Institute of Aquaculture University of Stirling
This research helps us to understand the different lifecycle strategies and will lead to improvements in the management and welfare of the fish too.
The research, led by Professor Børge Damsgård, of the University Centre in Svalbard, was conducted in Tromsø, where the fish were held and sampled. Analysis of the data was carried out across a number of partner research institutions and organisations, including the Institute of Aquaculture; the Norwegian University of Life Sciences (Oslo); Radboud University (Nijmegen); Uni Research (Bergen); University of Agder (Kristiansand); Norwegian Institute of Water Research (Oslo); and Nofima (Tromsø).
The team found that fast-growing Atlantic salmon reach smoltification – where juvenile fish adapt from living in fresh water to seawater – sooner than slow-growing individuals. In addition, the fast-growing fish exhibited proactive, bold characteristics compared to the other group, including active hypoxia avoidance – where the fish attempt to escape low-oxygen conditions – and low stress responsiveness.
Professor Damsgård explained: “The hypoxia responses are proxies for a basic, individual behavioural response – which is linked to a stress response – and both traits are linked to the pace-of-life.
“It is no surprise that faster-growing fish smoltify earlier – but it is new that such individual differences exist within a population with exactly the same background and conditions.”

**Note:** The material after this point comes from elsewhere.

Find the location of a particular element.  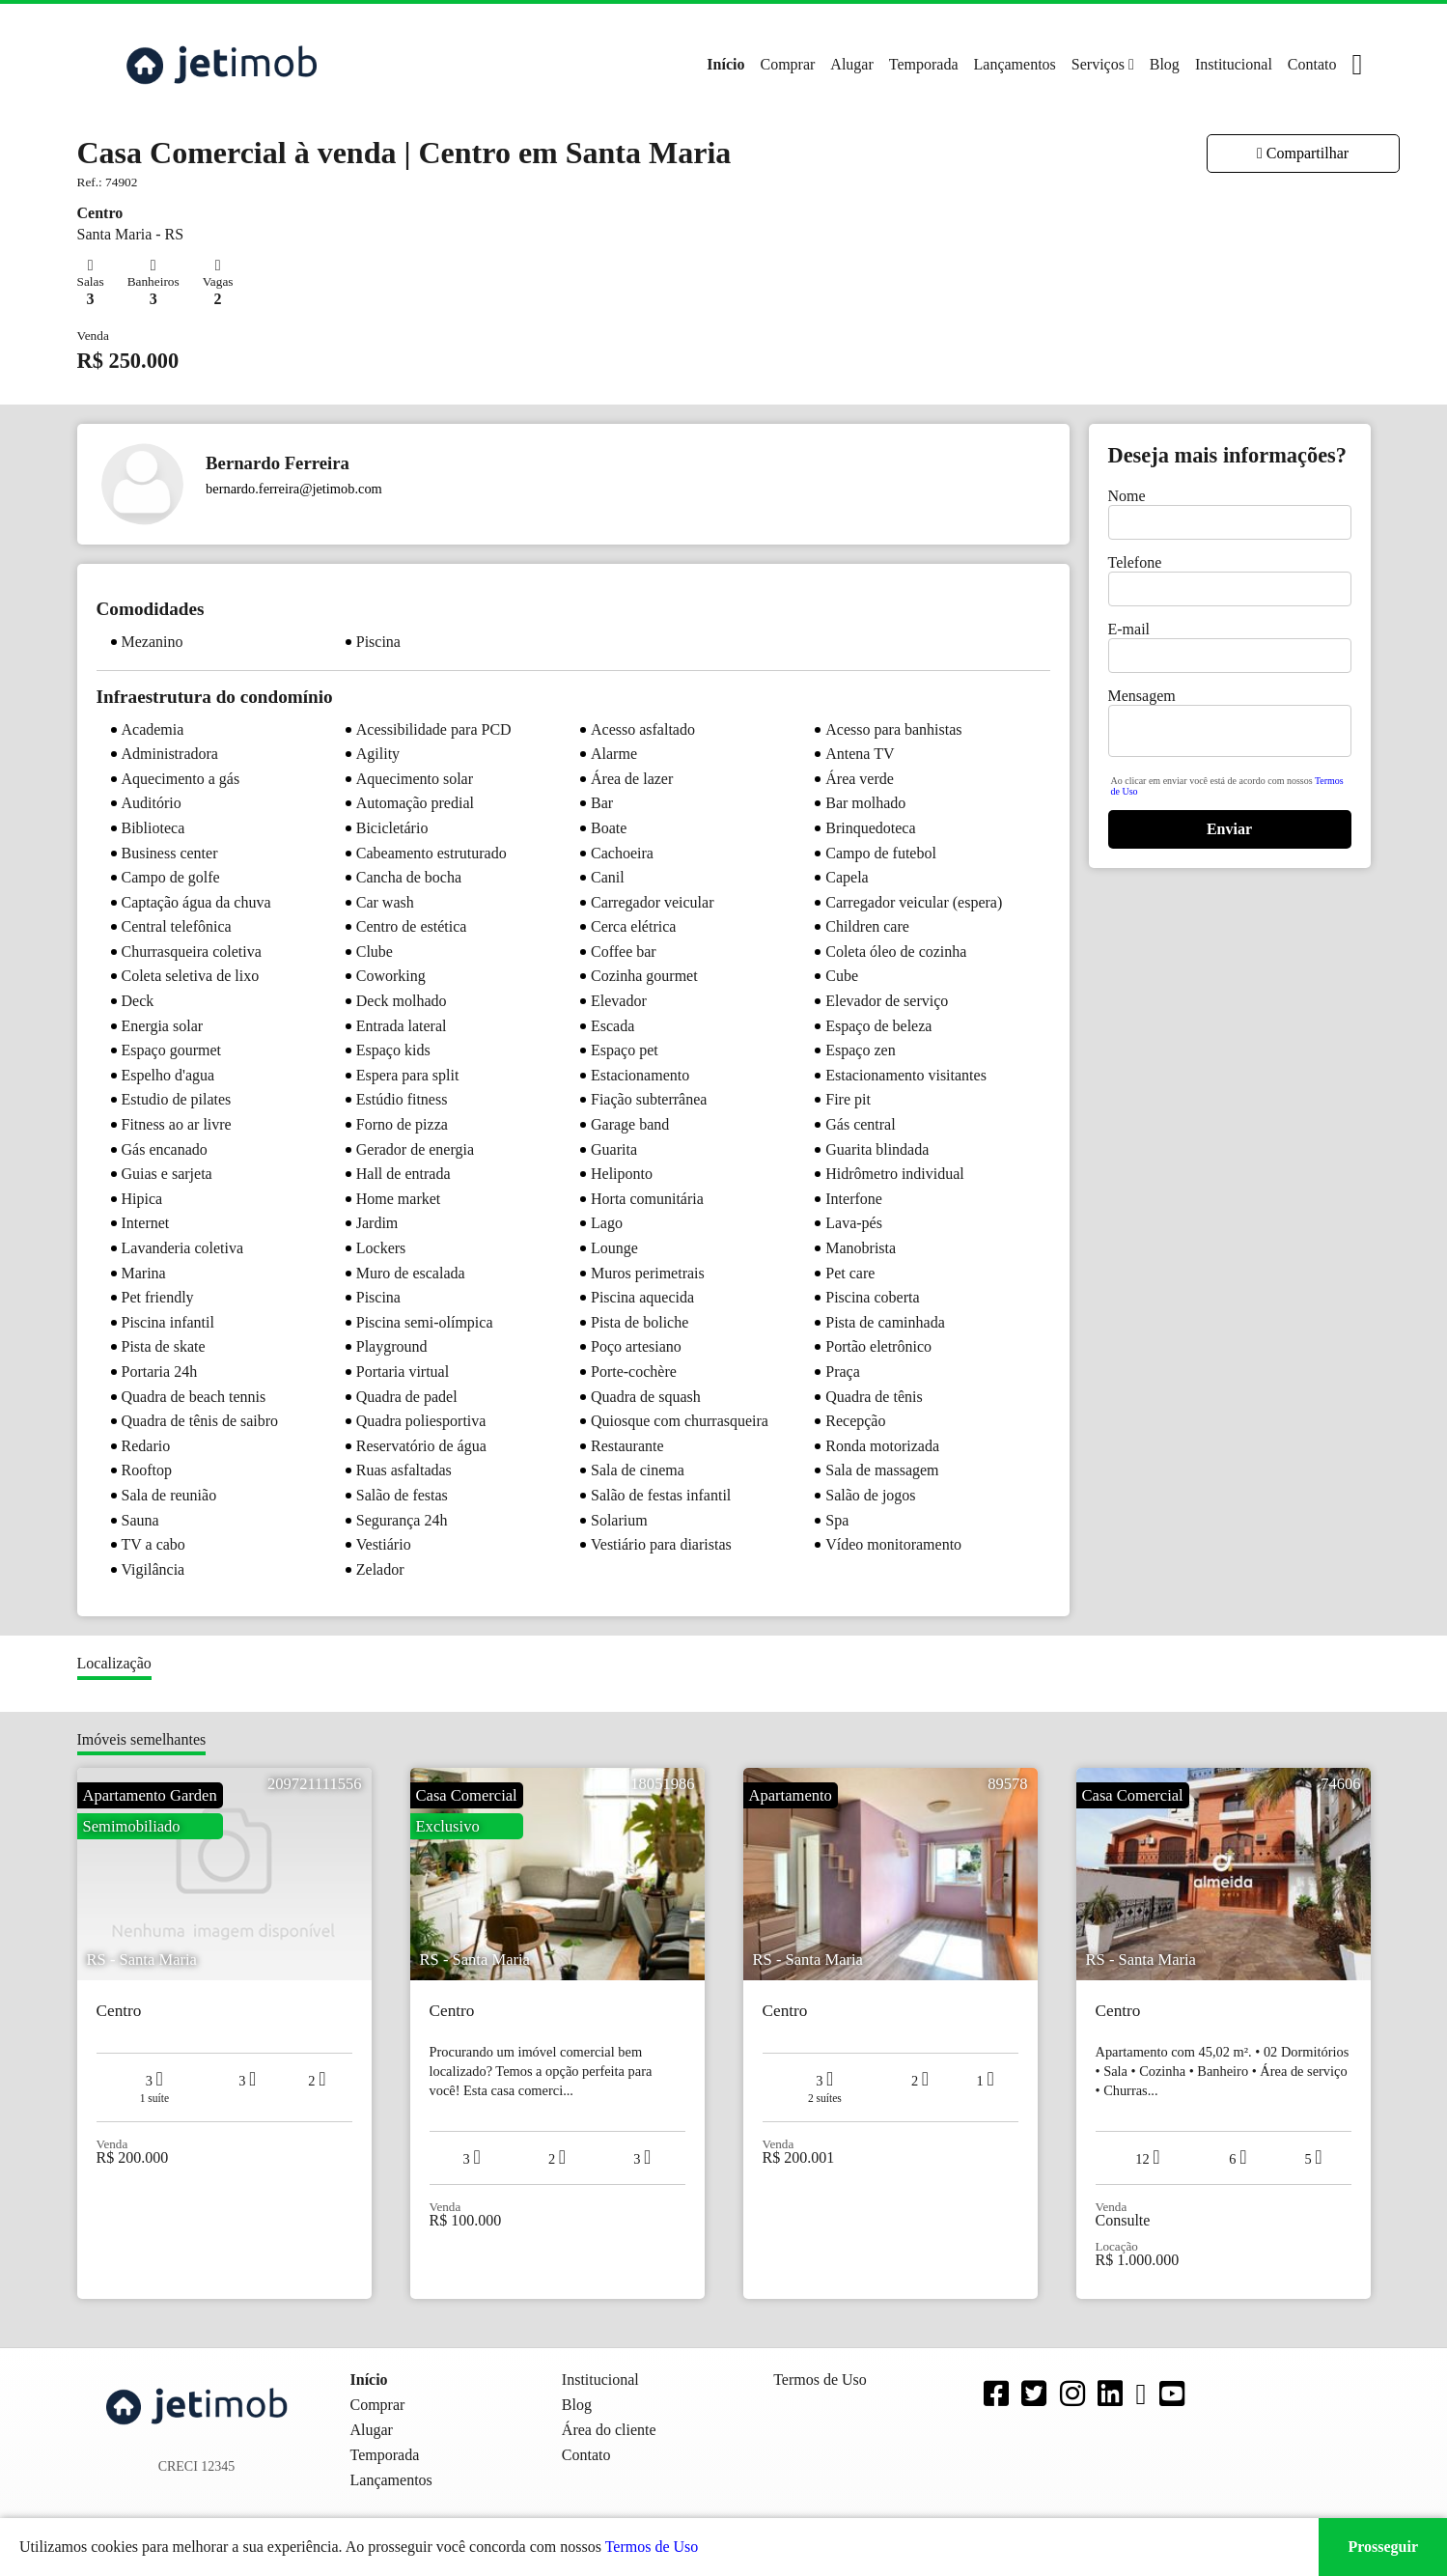

Prosseguir is located at coordinates (1383, 2546).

Dr Rey added: “This research helps us to understand the different lifecycle strategies and will lead to improvements in the management and welfare of the fish too.”
The study was part of the COPEWELL project, funded by the European Union, which included an Institute of Aquaculture-led sub-project on stress coping styles in salmon, seabass and seabream.
The research, Proactive avoidance behaviour and pace-of-life syndrome in Atlantic salmon, is published in Royal Society Open Science.